Es impresionante la lucidez y la memoria con la que recuerda cada hecho de su vida: fechas, nombres y lugares mencionó sin titubear; no cabe duda que para conservarse sano, lo mejor es estar activo, y el doctor lo comprueba.

Orgullosamente potosino

Oriundo de San Luis Potosí, José de Jesús Villalobos Pérez vivió una infancia rodeada de alegría, hijo de unos encantadores padres: Crescencio Villalobos y María Luisa Pérez de Villalobos, quienes se dedicaron al negocio del ganado y al cuidado de su familia, en todo momento apoyaron a su hijo en su carrera.

De sus hermanos habló poco; sólo tres de ellos están vivos y dos ya fallecieron, uno por cáncer en la vejiga y otro por fumar, razón por la cual el doctor Villalobos se declaró enemigo acérrimo del cigarro.

Habla de su ciudad natal con los ojos llenos de nostalgia, recordándola con sus bellos paisajes, hermosas iglesias coloniales y grandísimos jardines; reconocida por sus minas, su ganadería y su agricultura.

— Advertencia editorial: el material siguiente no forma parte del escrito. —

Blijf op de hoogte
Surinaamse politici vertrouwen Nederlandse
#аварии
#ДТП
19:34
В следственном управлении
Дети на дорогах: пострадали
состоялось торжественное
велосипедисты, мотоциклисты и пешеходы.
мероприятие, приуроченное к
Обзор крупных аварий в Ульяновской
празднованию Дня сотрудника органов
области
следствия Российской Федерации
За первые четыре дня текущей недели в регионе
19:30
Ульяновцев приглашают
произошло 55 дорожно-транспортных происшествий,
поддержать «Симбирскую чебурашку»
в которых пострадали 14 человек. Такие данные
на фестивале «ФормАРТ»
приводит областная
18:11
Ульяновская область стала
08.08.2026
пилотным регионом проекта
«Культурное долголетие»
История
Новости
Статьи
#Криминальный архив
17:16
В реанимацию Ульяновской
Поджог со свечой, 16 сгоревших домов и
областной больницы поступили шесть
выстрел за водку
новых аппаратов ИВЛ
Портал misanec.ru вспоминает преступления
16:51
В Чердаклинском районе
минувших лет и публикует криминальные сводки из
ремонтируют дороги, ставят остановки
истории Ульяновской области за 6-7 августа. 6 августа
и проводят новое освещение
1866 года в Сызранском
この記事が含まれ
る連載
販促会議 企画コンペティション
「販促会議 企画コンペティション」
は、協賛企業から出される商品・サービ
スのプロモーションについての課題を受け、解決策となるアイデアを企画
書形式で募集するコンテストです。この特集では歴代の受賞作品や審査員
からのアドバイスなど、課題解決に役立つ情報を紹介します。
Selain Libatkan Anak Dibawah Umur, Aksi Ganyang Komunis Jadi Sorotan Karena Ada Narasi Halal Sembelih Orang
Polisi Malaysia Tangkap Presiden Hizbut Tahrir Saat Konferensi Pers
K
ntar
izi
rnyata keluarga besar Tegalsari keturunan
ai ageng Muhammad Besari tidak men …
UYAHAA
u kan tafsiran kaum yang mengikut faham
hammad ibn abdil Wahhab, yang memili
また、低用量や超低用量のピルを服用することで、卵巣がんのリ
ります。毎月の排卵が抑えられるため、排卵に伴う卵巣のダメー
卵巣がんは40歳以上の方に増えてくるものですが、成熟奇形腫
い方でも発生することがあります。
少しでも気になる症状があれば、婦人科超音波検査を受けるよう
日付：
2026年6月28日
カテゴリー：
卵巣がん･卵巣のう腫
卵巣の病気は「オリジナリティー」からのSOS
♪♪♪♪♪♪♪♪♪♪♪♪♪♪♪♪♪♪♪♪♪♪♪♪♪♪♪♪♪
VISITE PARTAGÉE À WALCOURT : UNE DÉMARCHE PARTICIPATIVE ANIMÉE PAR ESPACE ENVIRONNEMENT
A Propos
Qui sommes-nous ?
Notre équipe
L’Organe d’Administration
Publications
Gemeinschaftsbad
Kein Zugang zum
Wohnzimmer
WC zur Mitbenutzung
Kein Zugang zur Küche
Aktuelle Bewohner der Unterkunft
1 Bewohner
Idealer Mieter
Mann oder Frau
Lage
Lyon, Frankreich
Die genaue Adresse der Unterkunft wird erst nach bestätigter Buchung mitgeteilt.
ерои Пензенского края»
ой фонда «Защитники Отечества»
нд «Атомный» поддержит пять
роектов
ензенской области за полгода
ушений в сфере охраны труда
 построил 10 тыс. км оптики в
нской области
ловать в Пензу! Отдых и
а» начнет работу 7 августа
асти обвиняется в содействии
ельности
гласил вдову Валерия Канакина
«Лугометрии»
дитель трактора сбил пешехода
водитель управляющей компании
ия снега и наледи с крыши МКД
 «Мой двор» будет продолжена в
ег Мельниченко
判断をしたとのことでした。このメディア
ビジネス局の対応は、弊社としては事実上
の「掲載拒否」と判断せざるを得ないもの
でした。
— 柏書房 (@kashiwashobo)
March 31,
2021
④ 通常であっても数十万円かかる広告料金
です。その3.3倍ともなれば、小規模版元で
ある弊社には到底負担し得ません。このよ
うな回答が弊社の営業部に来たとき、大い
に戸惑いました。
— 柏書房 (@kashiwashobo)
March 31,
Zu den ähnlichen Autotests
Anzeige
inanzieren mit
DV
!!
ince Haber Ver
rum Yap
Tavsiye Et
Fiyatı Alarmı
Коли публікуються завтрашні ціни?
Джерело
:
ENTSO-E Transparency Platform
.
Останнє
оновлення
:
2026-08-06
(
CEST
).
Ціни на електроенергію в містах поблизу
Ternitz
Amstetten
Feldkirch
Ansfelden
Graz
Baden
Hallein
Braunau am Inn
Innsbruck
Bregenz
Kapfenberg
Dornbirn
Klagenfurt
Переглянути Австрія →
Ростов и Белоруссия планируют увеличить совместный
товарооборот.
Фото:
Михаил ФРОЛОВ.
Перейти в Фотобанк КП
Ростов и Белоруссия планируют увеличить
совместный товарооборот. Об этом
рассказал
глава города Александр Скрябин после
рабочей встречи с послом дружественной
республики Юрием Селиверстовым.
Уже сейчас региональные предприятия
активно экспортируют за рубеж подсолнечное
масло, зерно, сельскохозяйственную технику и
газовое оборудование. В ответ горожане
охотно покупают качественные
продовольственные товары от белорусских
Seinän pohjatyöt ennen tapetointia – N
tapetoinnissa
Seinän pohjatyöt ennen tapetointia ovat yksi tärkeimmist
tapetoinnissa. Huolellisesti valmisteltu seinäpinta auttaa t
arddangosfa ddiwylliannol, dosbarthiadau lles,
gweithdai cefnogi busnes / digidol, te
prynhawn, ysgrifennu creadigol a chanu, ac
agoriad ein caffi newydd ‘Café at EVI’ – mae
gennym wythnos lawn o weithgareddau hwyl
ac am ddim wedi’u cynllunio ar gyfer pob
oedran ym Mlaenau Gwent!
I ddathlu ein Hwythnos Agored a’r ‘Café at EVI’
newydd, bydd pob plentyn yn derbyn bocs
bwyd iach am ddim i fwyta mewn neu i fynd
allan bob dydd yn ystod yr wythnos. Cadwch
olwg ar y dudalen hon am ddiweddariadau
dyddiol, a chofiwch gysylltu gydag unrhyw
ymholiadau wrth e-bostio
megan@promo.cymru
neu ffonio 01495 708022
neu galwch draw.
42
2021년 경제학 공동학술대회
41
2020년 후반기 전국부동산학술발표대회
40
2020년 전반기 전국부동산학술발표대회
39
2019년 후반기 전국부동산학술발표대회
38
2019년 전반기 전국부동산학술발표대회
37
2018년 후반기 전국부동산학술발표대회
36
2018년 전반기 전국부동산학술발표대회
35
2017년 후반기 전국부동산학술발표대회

También alude a la gran Universidad de San Luis Potosí; menciona que muchos de los grandes gastroenterólogos con quienes ha trabajo son egresados de dicha institución, hecho que lo llena de orgullo pues sabe que los potosinos también son triunfadores.

Llegada a la gran ciudad

José de Jesús Villalobos llegó a la Ciudad de México con sueños de grandeza, y los cumplió. Con la finalidad de estudiar medicina, ingresó a la Universidad Nacional Autónoma de México (UNAM), en donde sus objetivos se verían guiados hacia la gastroenterología y la nutrición, a partir de la enseñanza de sus ejemplares profesores el doctor Salvador Zubirán y el doctor Bernardo Sepúlveda, de quienes habla con gran admiración, pues no fueron sólo sus guías en la academia, sino maestros de vida.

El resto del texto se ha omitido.